Wednesday, July 04, 2007

Mylotarg update

I ended up needing 50 mg of demerol to control the chills I got this afternoon, but I never ran a fever, so that's a praise. It did its job of knocking my counts down.

White count - 0.0
Platelets - 6
Hematocrit - 19%
Hemoglobin - 6.9

As a result, I'll be getting two units of red cells and a unit of platelets tonight. I was warned that it could cause a huge drop in my blood counts, and it sure looks like that's what happened. In the meantime I've been feeling o.k. since my demerol nap this afternoon and I'm anxious to get the much needed blood boost.

We heard back on the CMV test and it was negative. All of the cultures on my central line also came back negative, so it looks like they are going to be able to leave it in. I've been on antibiotics to help clear up the skin and they appear to be working as it looks a ton better than it did when I came in over a week ago. Saving the line is a huge praise -- I definitely didn't want to go through a third placement.

Thanks so much for your prayers.


I just finished the two hour infusion of mylotarg. As the nurse said, "Now the fun begins!" We're waiting to see how I react. The "biggy" is VOD or veno occlusive disease. To summarize, basically the small veins leading into the liver can become blocked by the amount of cells we just killed and can cause the liver to swell, resulting in acute pain, or sometimes just long-term liver failure (similar to an alcoholic, though usually the person's liver fails within three months.) More immediate, less severe side effects remind me of those with the anti-fungal Amphotericin-B -- "shake 'n bake" with fever and severe chills. I'm on benadryl and tylenol to help control possible side effects, and if the chills kick in they will use Demerol.

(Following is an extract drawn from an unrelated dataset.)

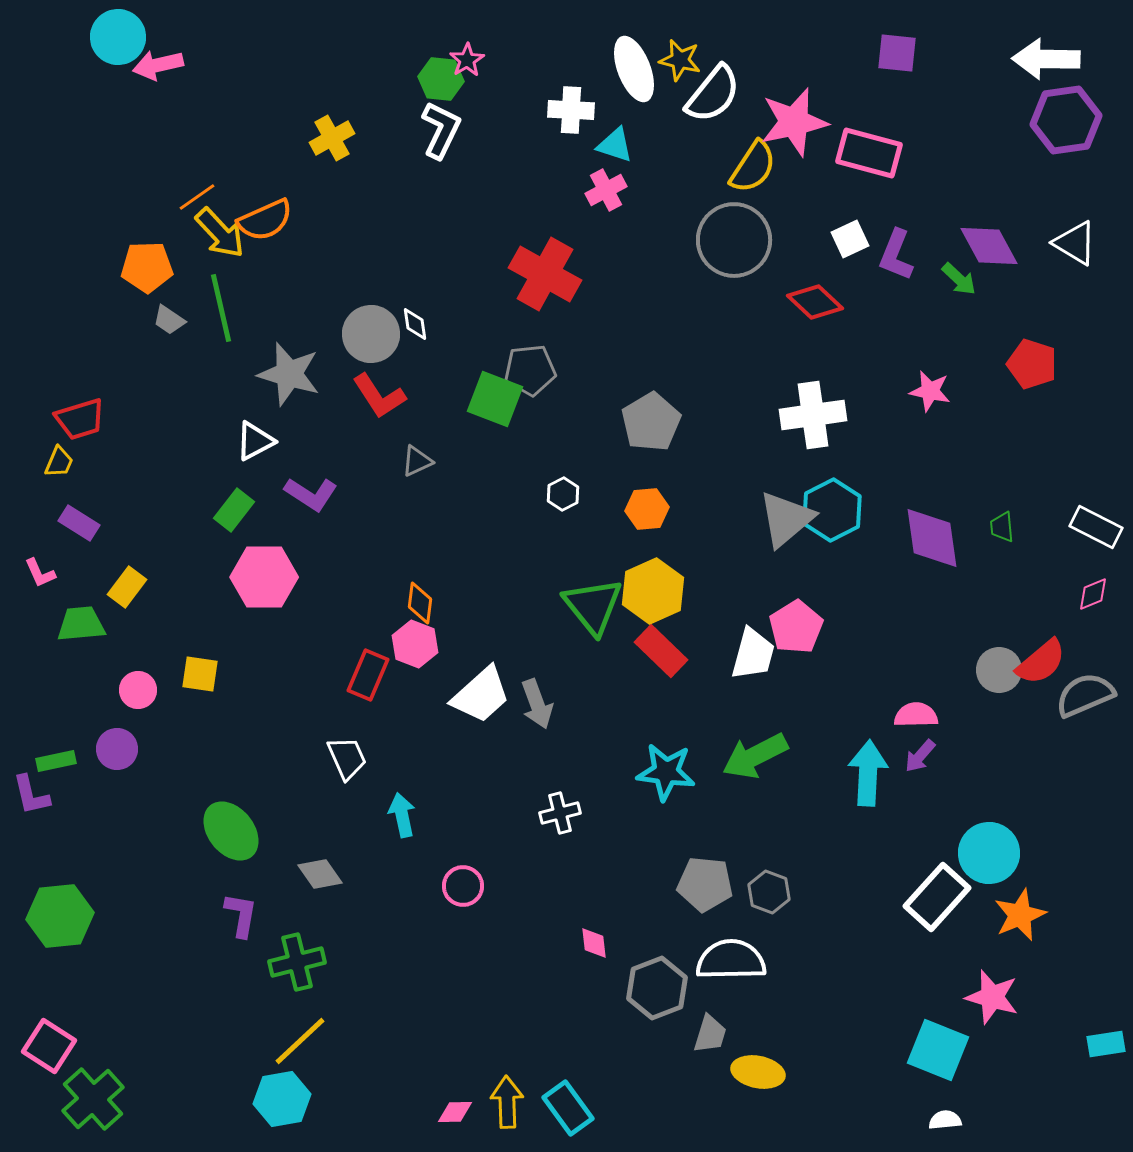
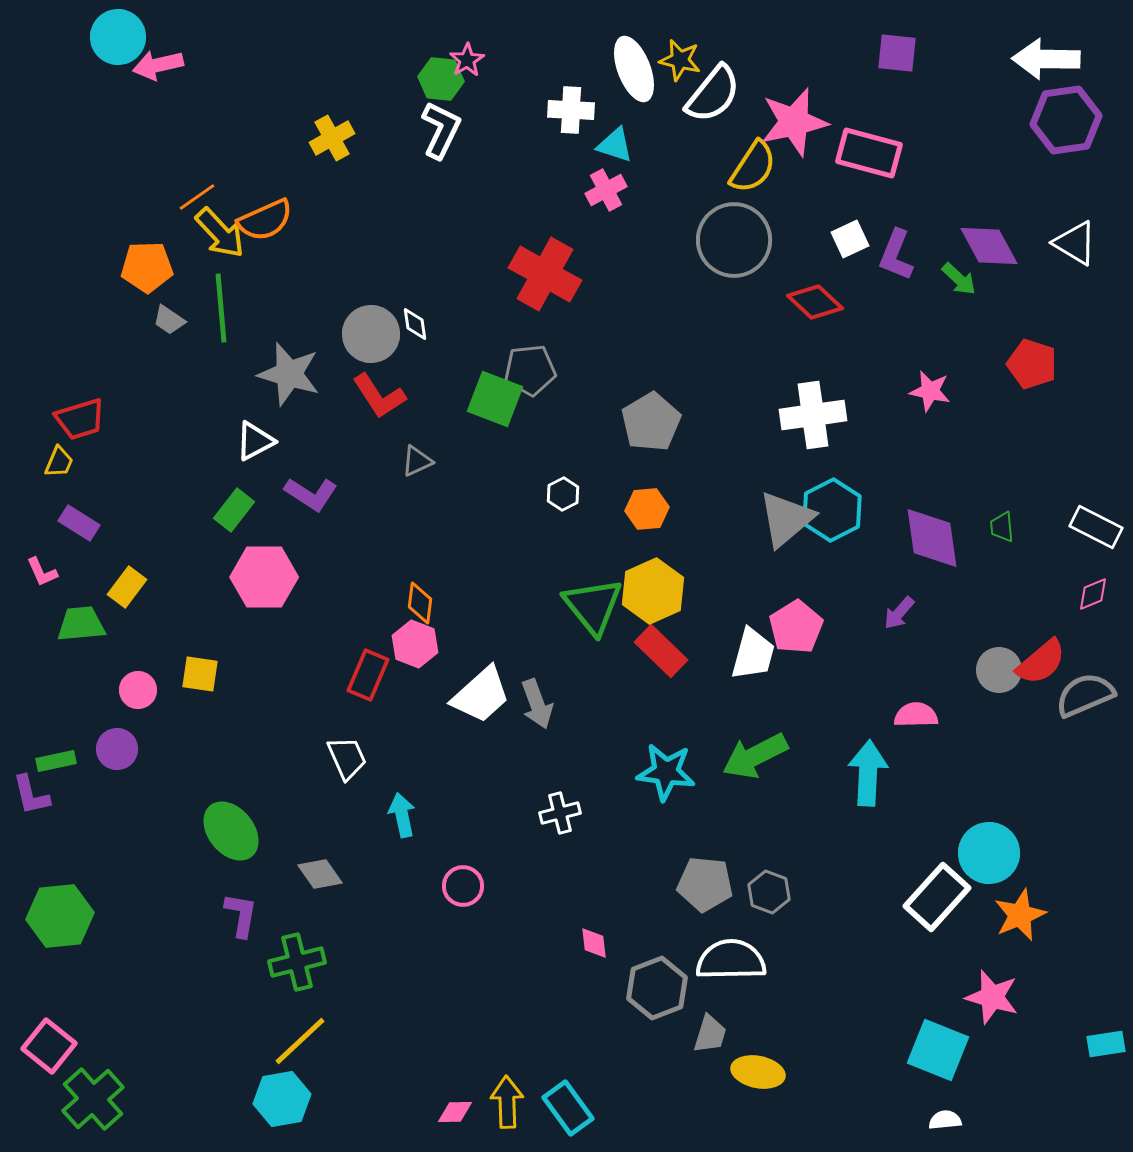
green line at (221, 308): rotated 8 degrees clockwise
pink L-shape at (40, 573): moved 2 px right, 1 px up
purple arrow at (920, 756): moved 21 px left, 143 px up
pink square at (49, 1046): rotated 6 degrees clockwise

So, hopefully the afternoon will be a quiet one and we will see great effects from this drug. My white count is at .02 right now, so I'm basically at my nadar point, though they said mylotarg can cause you to hit nadar the same day -- for those not familiar with chemo the nadar point usually takes about 7-14 days to occur, which is why I'm in the midst of it now from last week's chemo. I don't know if I do a very good job explaining. It basically means my marrow is wiped out and I don't have a white count. I may need red cells and platelets as a result of the mylotarg today as well. We'll see.

I'll update more later. Thanks, as always, for your prayers.

Monday, July 02, 2007

Happy Anniversary?

I was diagnosed one year ago today. To still be here, having never acheived remission, is in itself a miracle. I have learned to marvel at the little things along the way...and I am quite grateful to be able to update today.

Though I admit there's not much to say. I finished chemo yesterday and today has been uneventful, but uneventful is good. I haven't heard anything regarding my breathing episode last week or the results of the CMV test. For now we're just holding on until Wednesday, praying that the mylotarg acheives remission without killing me.

Brandon is able to be with me for the rest of the week, and Gary is spending a few days with family. He has a hard time sleeping at the hospital (don't we all?) so shorter visits seem to work best for him.

Enjoying today and praying for so many others who are battling right now along with us. Livi...Joe...know you're especially in our prayers.